◆ Working data:
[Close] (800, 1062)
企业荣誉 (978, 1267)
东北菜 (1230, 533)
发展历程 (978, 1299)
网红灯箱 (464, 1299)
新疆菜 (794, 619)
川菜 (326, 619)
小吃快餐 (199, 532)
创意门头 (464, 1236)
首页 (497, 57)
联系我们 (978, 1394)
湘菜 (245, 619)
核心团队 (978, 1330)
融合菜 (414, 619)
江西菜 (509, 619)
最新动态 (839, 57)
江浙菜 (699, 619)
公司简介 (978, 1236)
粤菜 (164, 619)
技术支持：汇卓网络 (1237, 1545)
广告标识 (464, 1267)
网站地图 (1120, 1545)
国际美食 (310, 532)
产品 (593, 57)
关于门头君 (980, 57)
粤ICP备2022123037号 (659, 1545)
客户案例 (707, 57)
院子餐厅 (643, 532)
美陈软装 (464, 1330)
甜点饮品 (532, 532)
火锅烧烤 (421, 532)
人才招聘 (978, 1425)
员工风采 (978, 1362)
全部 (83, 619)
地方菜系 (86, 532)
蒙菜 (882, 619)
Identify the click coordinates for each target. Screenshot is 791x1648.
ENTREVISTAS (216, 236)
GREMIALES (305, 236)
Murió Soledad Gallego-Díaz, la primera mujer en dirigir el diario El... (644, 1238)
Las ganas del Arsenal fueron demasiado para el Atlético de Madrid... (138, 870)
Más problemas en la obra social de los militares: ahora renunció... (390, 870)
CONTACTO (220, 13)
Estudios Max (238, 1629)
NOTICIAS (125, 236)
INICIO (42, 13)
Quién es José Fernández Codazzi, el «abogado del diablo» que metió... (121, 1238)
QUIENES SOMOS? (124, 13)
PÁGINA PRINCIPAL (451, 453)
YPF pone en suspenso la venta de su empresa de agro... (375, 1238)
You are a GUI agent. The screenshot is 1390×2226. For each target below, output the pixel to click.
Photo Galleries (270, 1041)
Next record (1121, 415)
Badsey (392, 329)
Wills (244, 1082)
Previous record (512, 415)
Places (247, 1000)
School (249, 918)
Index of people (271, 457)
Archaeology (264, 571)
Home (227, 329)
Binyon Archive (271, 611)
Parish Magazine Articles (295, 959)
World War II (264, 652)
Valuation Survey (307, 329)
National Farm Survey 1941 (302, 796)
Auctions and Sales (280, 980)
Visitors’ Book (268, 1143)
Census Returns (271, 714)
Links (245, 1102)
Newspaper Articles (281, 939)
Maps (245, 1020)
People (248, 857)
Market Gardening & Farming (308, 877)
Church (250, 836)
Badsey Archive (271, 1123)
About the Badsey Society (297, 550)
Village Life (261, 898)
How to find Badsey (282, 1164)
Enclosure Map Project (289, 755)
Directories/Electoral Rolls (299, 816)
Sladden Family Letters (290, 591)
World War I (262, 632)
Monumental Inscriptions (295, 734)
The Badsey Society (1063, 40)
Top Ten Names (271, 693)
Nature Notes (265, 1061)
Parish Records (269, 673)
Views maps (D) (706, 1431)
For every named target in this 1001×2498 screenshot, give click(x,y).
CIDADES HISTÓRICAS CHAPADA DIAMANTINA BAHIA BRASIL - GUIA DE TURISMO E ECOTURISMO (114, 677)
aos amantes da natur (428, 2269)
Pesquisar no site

◆ Problem description:
Word for word, set down the complete listing once more.

◆ The completed task:
[Close] (800, 1062)
企业荣誉 (978, 1267)
东北菜 (1230, 533)
发展历程 (978, 1299)
网红灯箱 (464, 1299)
新疆菜 (794, 619)
川菜 (326, 619)
小吃快餐 (199, 532)
创意门头 (464, 1236)
首页 (497, 57)
联系我们 (978, 1394)
湘菜 (245, 619)
核心团队 (978, 1330)
融合菜 (414, 619)
江西菜 (509, 619)
最新动态 (839, 57)
江浙菜 (699, 619)
公司简介 (978, 1236)
粤菜 (164, 619)
技术支持：汇卓网络 (1237, 1545)
广告标识 (464, 1267)
网站地图 (1120, 1545)
国际美食 (310, 532)
产品 (593, 57)
关于门头君 (980, 57)
粤ICP备2022123037号 (659, 1545)
客户案例 (707, 57)
院子餐厅 (643, 532)
美陈软装 (464, 1330)
甜点饮品 (532, 532)
火锅烧烤 (421, 532)
人才招聘 (978, 1425)
员工风采 (978, 1362)
全部 (83, 619)
地方菜系 (86, 532)
蒙菜 (882, 619)
Identify the click coordinates for each target. Screenshot is 791x1648.
ENTREVISTAS (216, 236)
GREMIALES (305, 236)
Murió Soledad Gallego-Díaz, la primera mujer en dirigir el diario El... (644, 1238)
Las ganas del Arsenal fueron demasiado para el Atlético de Madrid... (138, 870)
Más problemas en la obra social de los militares: ahora renunció... (390, 870)
CONTACTO (220, 13)
Estudios Max (238, 1629)
NOTICIAS (125, 236)
INICIO (42, 13)
Quién es José Fernández Codazzi, el «abogado del diablo» que metió... (121, 1238)
QUIENES SOMOS? (124, 13)
PÁGINA PRINCIPAL (451, 453)
YPF pone en suspenso la venta de su empresa de agro... (375, 1238)
You are a GUI agent. The screenshot is 1390×2226. For each target below, output the pixel to click.
Photo Galleries (270, 1041)
Next record (1121, 415)
Badsey (392, 329)
Wills (244, 1082)
Previous record (512, 415)
Places (247, 1000)
School (249, 918)
Index of people (271, 457)
Archaeology (264, 571)
Home (227, 329)
Binyon Archive (271, 611)
Parish Magazine Articles (295, 959)
World War II (264, 652)
Valuation Survey (307, 329)
National Farm Survey 1941 (302, 796)
Auctions and Sales (280, 980)
Visitors’ Book (268, 1143)
Census Returns (271, 714)
Links (245, 1102)
Newspaper Articles (281, 939)
Maps (245, 1020)
People (248, 857)
Market Gardening & Farming (308, 877)
Church (250, 836)
Badsey Archive (271, 1123)
About the Badsey Society (297, 550)
Village Life (261, 898)
How to find Badsey (282, 1164)
Enclosure Map Project (289, 755)
Directories/Electoral Rolls (299, 816)
Sladden Family Letters (290, 591)
World War I (262, 632)
Monumental Inscriptions (295, 734)
The Badsey Society (1063, 40)
Top Ten Names (271, 693)
Nature Notes (265, 1061)
Parish Records (269, 673)
Views maps (D) (706, 1431)
For every named target in this 1001×2498 screenshot, give click(x,y).
CIDADES HISTÓRICAS CHAPADA DIAMANTINA BAHIA BRASIL - GUIA DE TURISMO E ECOTURISMO (114, 677)
aos amantes da natur (428, 2269)
Pesquisar no site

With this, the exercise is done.